炎の金属器保持者の第四次聖杯戦争 作:ポッキー派かトッポ派か
side 三人称
アインツベルン城で、一人の男が嘆いていた。
「まさか、直前になって触媒を変えて召喚しろとは、アハト翁も無茶を言う。」
この男は、衛宮切嗣、今回の聖杯戦争でアインツベルンが用意したマスターである。
本来なら彼の騎士王の聖遺物である鞘を使って英霊を召喚しようとしていたが、その鞘が見つからなかった為、急遽スペアの聖遺物で、召喚しようとしているのだ。

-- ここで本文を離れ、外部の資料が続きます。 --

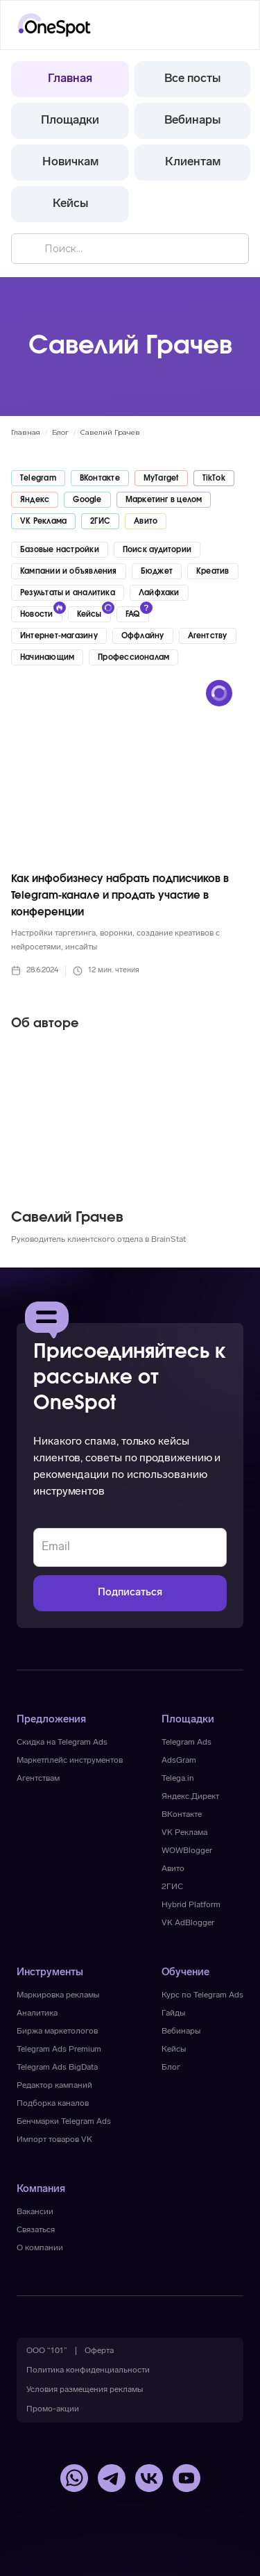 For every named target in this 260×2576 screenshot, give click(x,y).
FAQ (133, 614)
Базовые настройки (59, 550)
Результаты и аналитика (67, 593)
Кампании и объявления (68, 571)
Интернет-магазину (59, 636)
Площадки (70, 120)
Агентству (207, 636)
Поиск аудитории (157, 550)
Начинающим (47, 657)
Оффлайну (142, 636)
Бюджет (157, 571)
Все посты (192, 79)
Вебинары (192, 120)
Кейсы (70, 204)
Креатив (212, 571)
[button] (230, 25)
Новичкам (70, 162)
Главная (70, 79)
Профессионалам (133, 657)
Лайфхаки (159, 593)
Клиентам (192, 162)
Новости (36, 614) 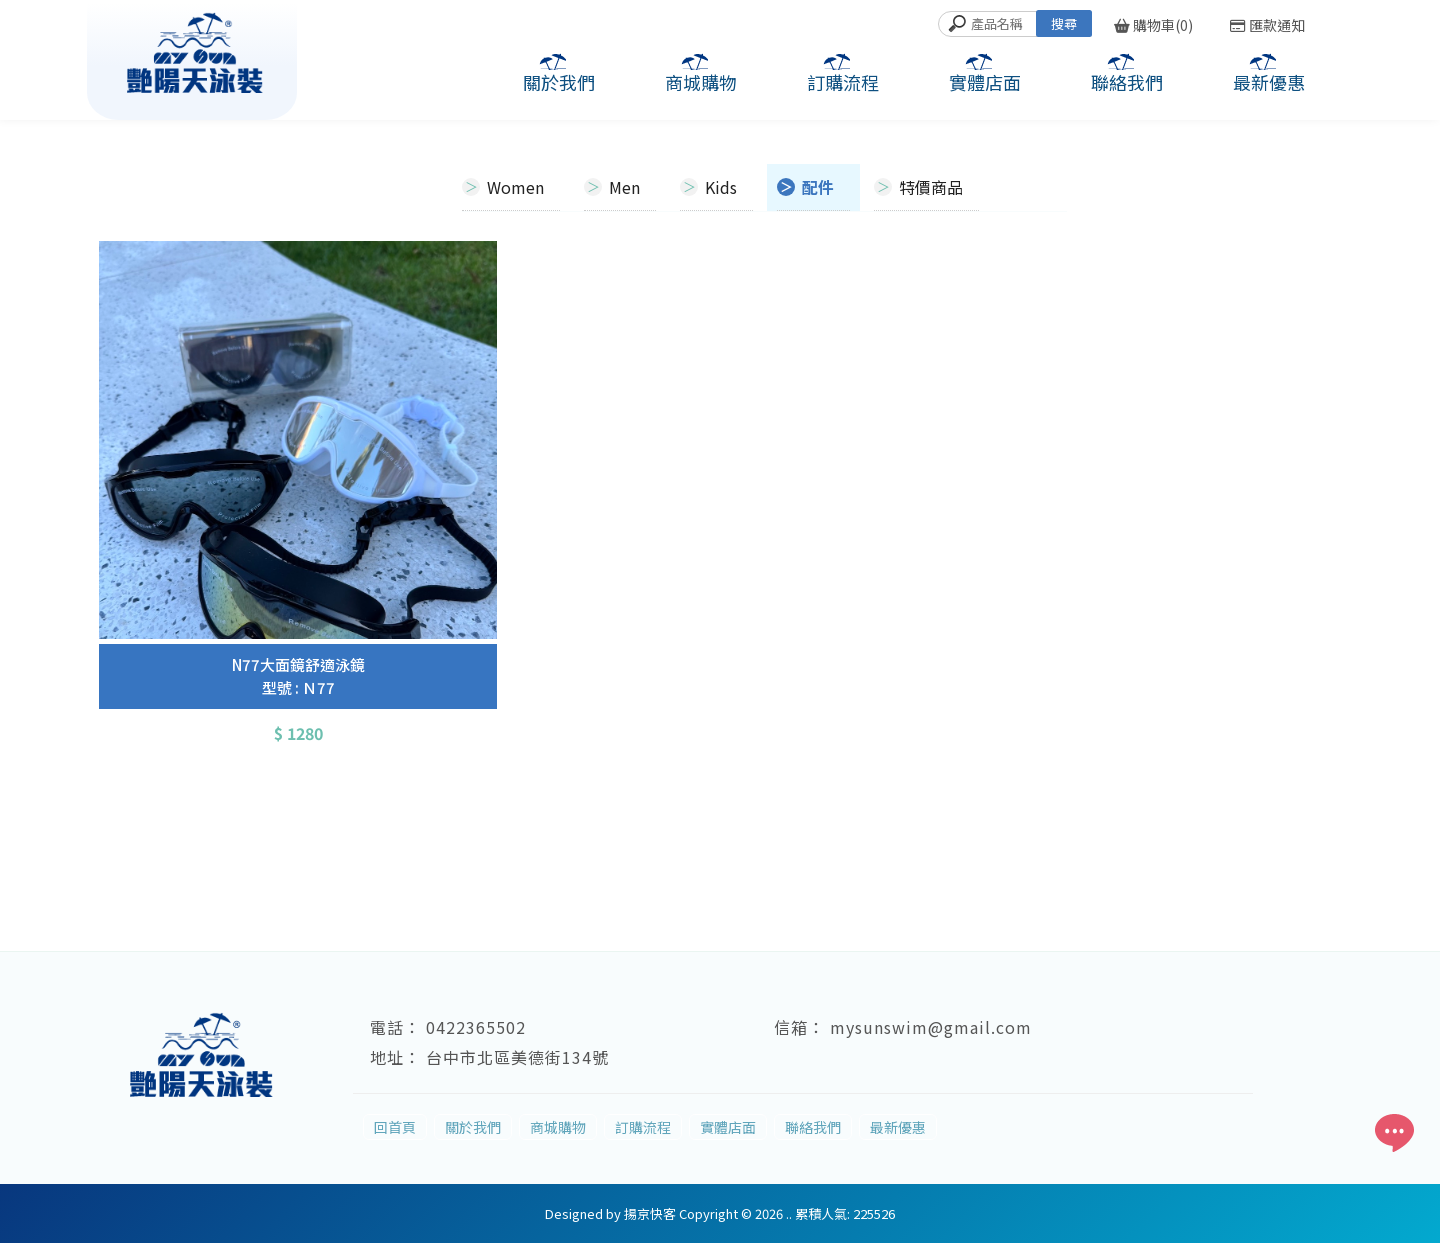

「でも、その聖遺物は、ペルシャのものという事以l外分かっていないのでしょう。本当に大丈夫なの?。」
そう言って、切嗣に近ずいて行くのは、妻のアイリスフィール・フォン・アインツベルンである。
彼女は、人間ではなくアインツベルンが作った今回の聖杯戦争の小聖杯である。
「あぁ……僕の方でも調べて見たんだが本当にペルシャ時代ぐらいの年代の短剣という事以外分からなかったんだ。唯一のヒントとして、この八芒星に何かあると思うんだが…」
そう言って思案顔をする切嗣
「分からなかった事を今更考えた所で何も変わらないわよ。それよりも、こんな魔法陣で本当に英霊を召喚出来るの?」
それを見て話しを戻すアイリスフィール
「それなら大丈夫さ。召喚自体は、聖杯がやってくれるから僕等は、英霊の現界を維持する魔力を供給するだけでいい。」
そう言って切嗣は、祭壇の上に聖遺物である短剣を置いて英霊を召喚する詠唱を開始する。これから召喚する英霊に微塵も期待を抱かずに……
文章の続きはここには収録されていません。